Die Notwendigkeit dieser Argumente möchte ich mit drei Punkten begründen. Erstens. Im Jahr 2009 verließen
7,6 % der Jugendlichen in Sachsen-Anhalt die Schule ohne Schulabschluss. Der Bundesdurchschnitt lag bei 4,9 %.
Zweitens. 13 858 Jugendliche im Alter zwischen 15 und 25 Jahren waren im Juni 2010 arbeitslos gemeldet. Das entspricht einer Arbeitslosenquote von 10,4 %. Von diesen 13 858 arbeitslos gemeldeten Jugendlichen in Sachsen-Anhalt haben 5 829 keine abgeschlossene Berufsausbildung. Das entspricht einer Quote von 42 %.
Drittens. Damit kommen wir zu dem bekannten Fachkräfteproblem, über das wir hier an verschieden Stellen und aus verschiedenen Positionen schon gesprochen haben.

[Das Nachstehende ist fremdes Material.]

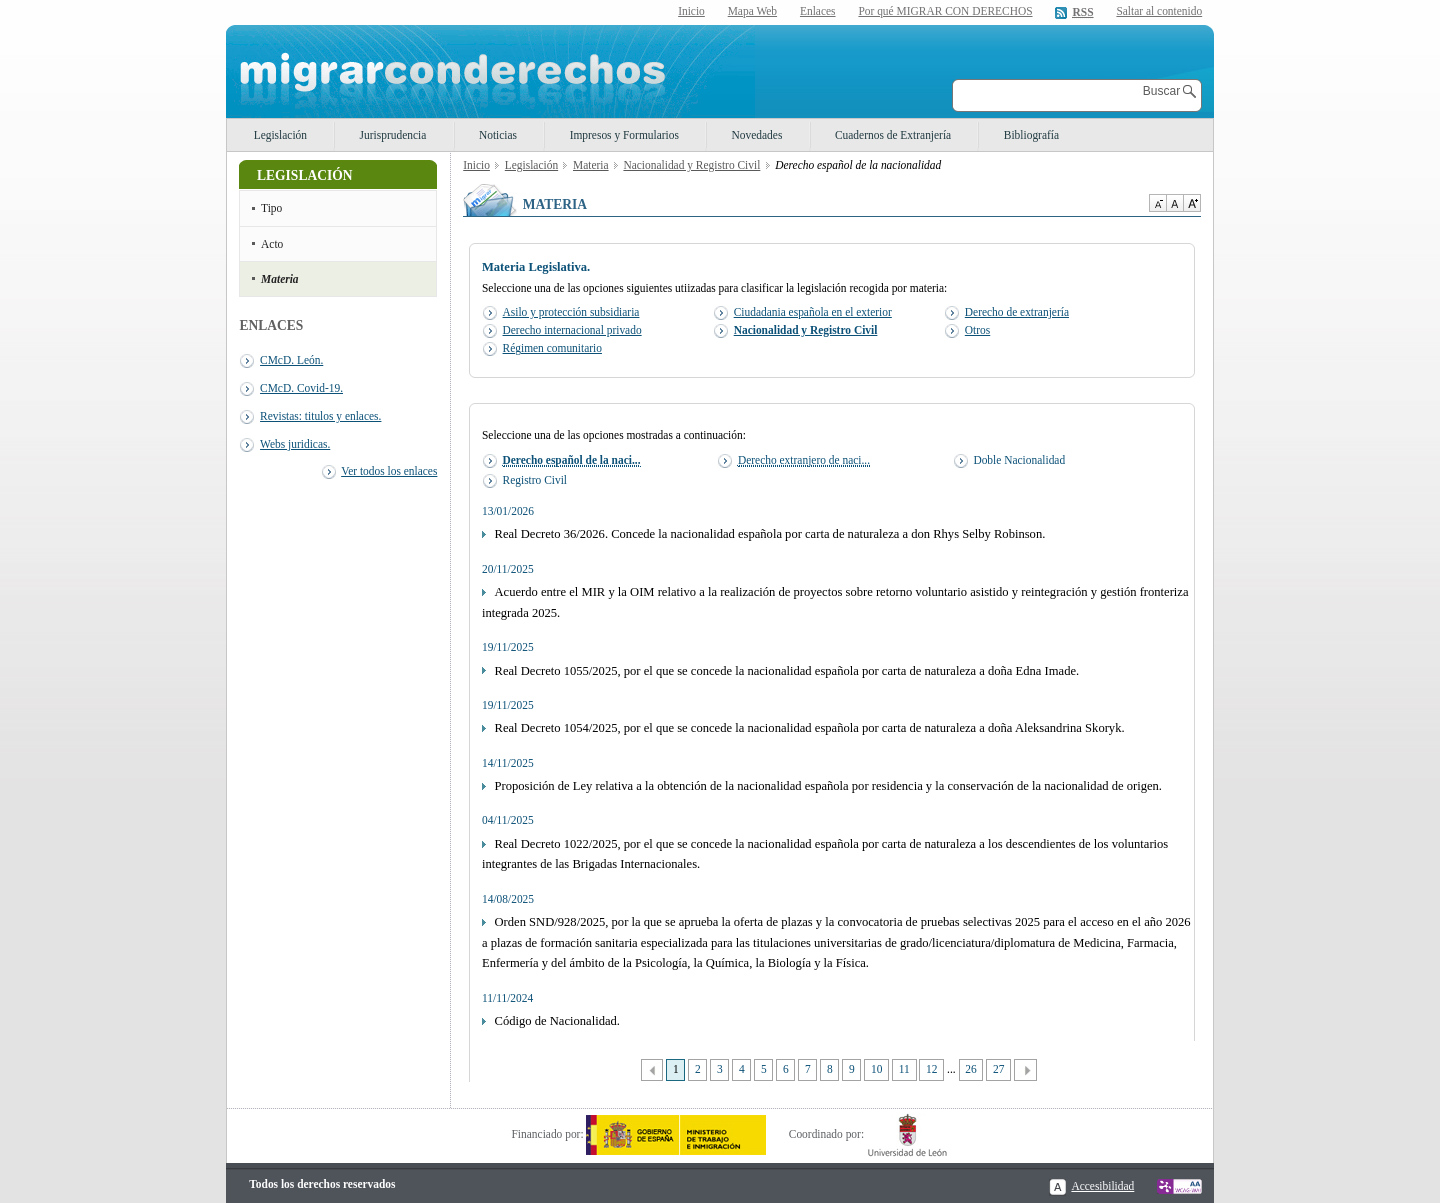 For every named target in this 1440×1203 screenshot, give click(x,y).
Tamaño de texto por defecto (1174, 203)
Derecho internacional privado (572, 330)
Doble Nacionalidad (1019, 460)
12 (931, 1069)
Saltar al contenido (1159, 11)
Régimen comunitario (552, 348)
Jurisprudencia (393, 135)
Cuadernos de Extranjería (893, 135)
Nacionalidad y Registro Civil (691, 165)
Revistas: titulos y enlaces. (320, 416)
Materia (280, 279)
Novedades (757, 135)
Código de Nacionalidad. (557, 1021)
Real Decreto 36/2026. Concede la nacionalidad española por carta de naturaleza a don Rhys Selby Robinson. (770, 534)
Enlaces (818, 11)
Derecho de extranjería (1017, 312)
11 (904, 1069)
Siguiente (1025, 1070)
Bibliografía (1031, 135)
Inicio (691, 11)
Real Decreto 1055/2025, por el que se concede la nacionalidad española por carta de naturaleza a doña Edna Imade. (787, 671)
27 (998, 1069)
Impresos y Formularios (624, 135)
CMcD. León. (291, 360)
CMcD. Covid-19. (301, 388)
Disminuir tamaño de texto (1157, 203)
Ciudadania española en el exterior (813, 312)
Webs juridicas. (295, 444)
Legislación (280, 135)
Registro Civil (535, 480)
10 (876, 1069)
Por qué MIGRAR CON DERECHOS (945, 11)
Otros (977, 330)
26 (970, 1069)
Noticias (498, 135)
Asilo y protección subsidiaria (571, 312)
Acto (272, 244)
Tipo (271, 208)
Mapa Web (752, 11)
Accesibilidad (1102, 1186)
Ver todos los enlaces (389, 471)
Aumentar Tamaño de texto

Diese Sachverhalte, meine Damen und Herren, sind hinreichend bekannt. Und damit haben wir sie wieder, unsere drei Probleme. Für mich sind diese Zahlen immer wieder alarmierend, weil diesen jungen Menschen die Ausgrenzung aus unserer Gesellschaft droht und ihnen eine Teilhabe an unseren demokratischen Verhältnissen erschwert wird.
Werte Kollegen, werte Kolleginnen, lassen Sie mich kurz darauf eingehen, welche Aufgaben der Koordinierungsstelle zugeschrieben werden sollten. Die Koordinierungsstelle muss eine professionelle Netzwerkstelle zwischen den schon beschriebenen Zielgruppen, den Fachkräften der Träger und den Ministerien sein. Sie sorgt für ein abgestimmtes Vorgehen aller Akteure. Dabei hat die Koordinierungsstelle die schwierige Aufgabe, zwischen drei Rechtskreisen, nämlich dem SGB II, dem SGB III und dem SGB VIII, zu vermitteln. Überall muss aber das Ziel stehen, den jungen Menschen eine effiziente und passgenaue Unterstützung für den Eintritt in das Erwerbsleben zu geben.
Die Erarbeiter und Einbringer des Antrags, der am 18. August 2010 im Landesjugendhilfeausschuss angenommen wurde, haben sehr konkrete Vorstellungen dazu, wie diese Koordinierungsstelle aufgebaut und finanziert werden könnte.